Et elle se prit à pleurer si amèrement, elle était dans un tel désespoir, que je craignis de la voir mourir… Non, jamais je n’oublierai ce que j’ai souffert ce jour-là, car je considérais les larmes d’Élisa comme une voix secrète qui l’avertissait qu’elle était frappée à mort… La douleur dès lors se souda à mon cœur ! Que l’on se fasse, s’il se peut, l’idée de ma souffrance, l’idée de mes angoisses… J’étais réduite à feindre,… à parler d’espérance, pour faire rentrer un peu de calme dans le cœur brisé de l’enfant à qui j’avais donné la vie et que j’étais destinée à voir mourir !!!

Ve Mercœur,
Née Adélaïde Aumand.

À MADAME RÉCAMIER,
DE l’ABBAYE-AUX-BOIS.
Paris, 1er  janvier 1834.

Lorsque du sort on n’obtient pour soi-même
Qu’un lot de vains désirs et d’amères douleurs,
            Du bonheur de ce que l’on aime
Pour tromper sa misère on se fait un bonheur !

Ô vous ! qui possédez tant de droits pour prétendre
            À l’humaine félicité,
            Vous que le destin a su rendre
Un ange de bonté, d’esprit et de beauté !
Vous au cœur animé d’une si noble flamme
Que chacun de vos vœux jusques au ciel porté
            À peine échappé de votre âme
            Reçoive la réalité !
Que féconde en bonheur la terre généreuse
Soit belle à vos regards, soit facile à vos pas,
Et qu’assurée enfin que vous êtes heureuse,
J’oublie en l’apprenant que je ne le suis pas !

Élisa Mercœur.
  1. C’est à l’émotion que fit éprouver à Élisa la scène qui précède la parenthèse qu’est dû le chapitre de la dernière feuille, qui se trouve le troisième du roman de Quatre Amours. Elle y a même conservé quelques expressions qu’elle a mises dans la bouche de sa jeune malade.
  2. M. Guizot, qui fait le plus grand cas de M. Charles Lenormant, lui accorda sans peine la faveur qu’il réclamait au nom de madame Récamier au sujet du rétablissement de la pension de ma fille. M. Guizot, en accordant à M. Charles Lenormant l’objet de sa demande, se trouva bienheureux de faire en même temps quelque chose qui fût agréable à madame Récamier… M. Charles Lenormant *, dont l’immense savoir est si connu et si unanimement admiré, car il sait se faire pardonner sa supériorité par cette modeste simplicité qui distingue toujours le véritable savant, est un de ces hommes que les malheureux sont fort heureux de rencontrer sur leur passage, car c’est toujours au soulagement de leur infortune que M. Charles Lenormant emploie le crédit dont il jouit.
  3. Avis d’une augmentation de pension.
    Paris, le 21 septembre 1830.
    « Mademoiselle,

    « J’ai l’honneur de vous informer que je viens de décider que l’indemnité annuelle de neuf cents francs dont vous jouissez sur les fonds de mon département sera portée, à compter du 15 de ce mois, à douze cents francs.
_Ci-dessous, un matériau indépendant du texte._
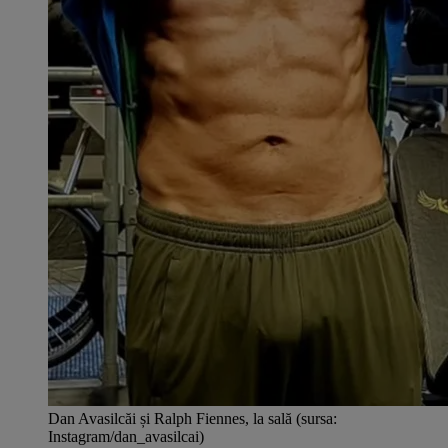
Dan Avasilcăi și Ralph Fiennes, la sală (sursa:
Instagram/dan_avasilcai)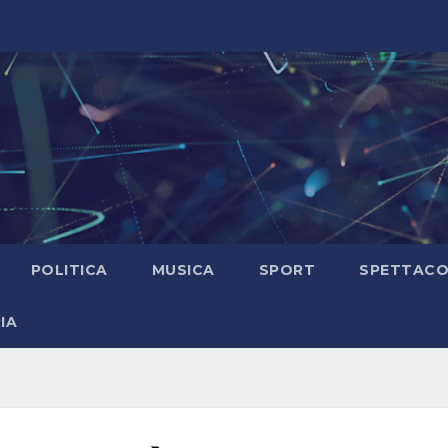
POLITICA
MUSICA
SPORT
SPETTAC
IA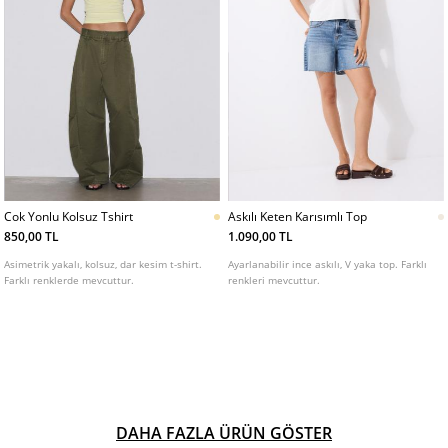
Cok Yonlu Kolsuz Tshirt
Askılı Keten Karısımlı Top
850,00 TL
1.090,00 TL
Asimetrik yakalı, kolsuz, dar kesim t-shirt.
Ayarlanabilir ince askılı, V yaka top. Farklı
Farklı renklerde mevcuttur.
renkleri mevcuttur.
DAHA FAZLA ÜRÜN GÖSTER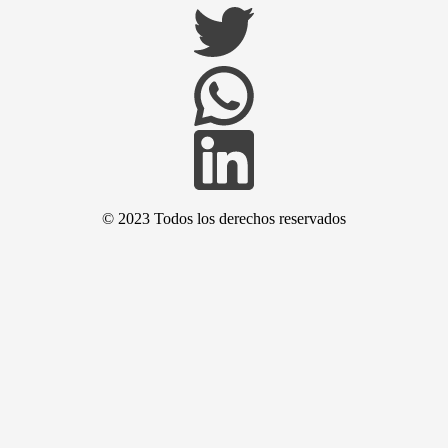
© 2023 Todos los derechos reservados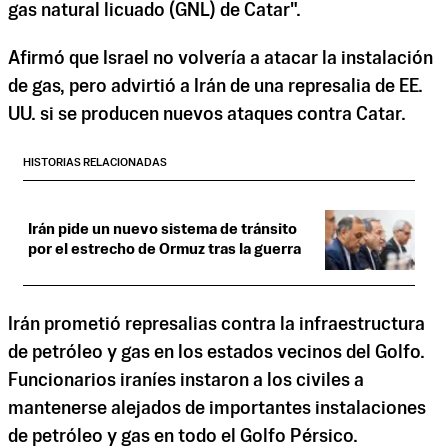
gas natural licuado (GNL) de Catar".
Afirmó que Israel no volvería a atacar la instalación
de gas, pero advirtió a Irán de una represalia de EE.
UU. si se producen nuevos ataques contra Catar.
HISTORIAS RELACIONADAS
Irán pide un nuevo sistema de tránsito
por el estrecho de Ormuz tras la guerra
Irán prometió represalias contra la infraestructura
de petróleo y gas en los estados vecinos del Golfo.
Funcionarios iraníes instaron a los civiles a
mantenerse alejados de importantes instalaciones
de petróleo y gas en todo el Golfo Pérsico.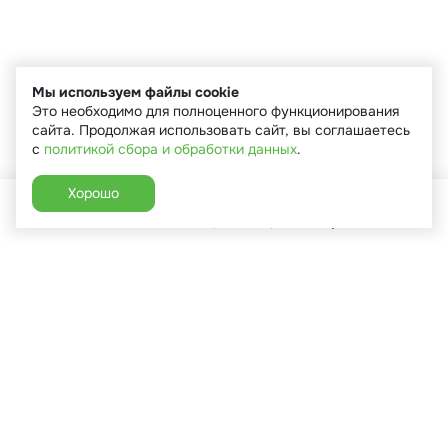
Мы используем файлы cookie
Это необходимо для полноценного функционирования
сайта. Продолжая использовать сайт, вы соглашаетесь
с
политикой сбора и обработки данных
.
Хорошо
Главная
Каталог
Избранное
Корзина
Аккаунт
+7 (910) 544-90-82
г. Сухиничи, ул.Марченко, д.16
Пн-Пт: 9:00-18:00
Сб: 9:00-16:00
Вс: 9:00-14:00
    « Agréez, mademoiselle, l’assurance de mon respect,

    « Le ministre secrétaire d’état au département de l’intérieur,

    Guizot.

    Je n’ai placé ici la lettre de M. Guizot que pour prouver qu’à la mort de ma pauvre enfant il y a eu erreur lorsqu’on a publié qu’à la révolution de 1830 le gouvernement avait cru devoir faire l’économie de la pension de mademoiselle Mercœur. On voit par la lettre ci-dessus que c’est à cette époque au contraire que lui a été restitué le quart de sa pension qui lui avait été ôté en 1829 comme à tant d’autres, et qu’il n’y a jamais eu d’exception pour Élisa Mercœur, car si elle perdit alors sa pension sur la liste civile, c’est que la liste civile fut supprimée.

  4. M. Deville, tapissier, rue de la Chaussée-d’Antin, au coin de la rue de Provence.
  5. Depuis la mort d’Élisa, J’ai rendu à M. Charpentier 400 fr. qu’il lui avait avancés sur son roman de Quatre Amours.

*. Conservateur de la Bibliothèque Royale.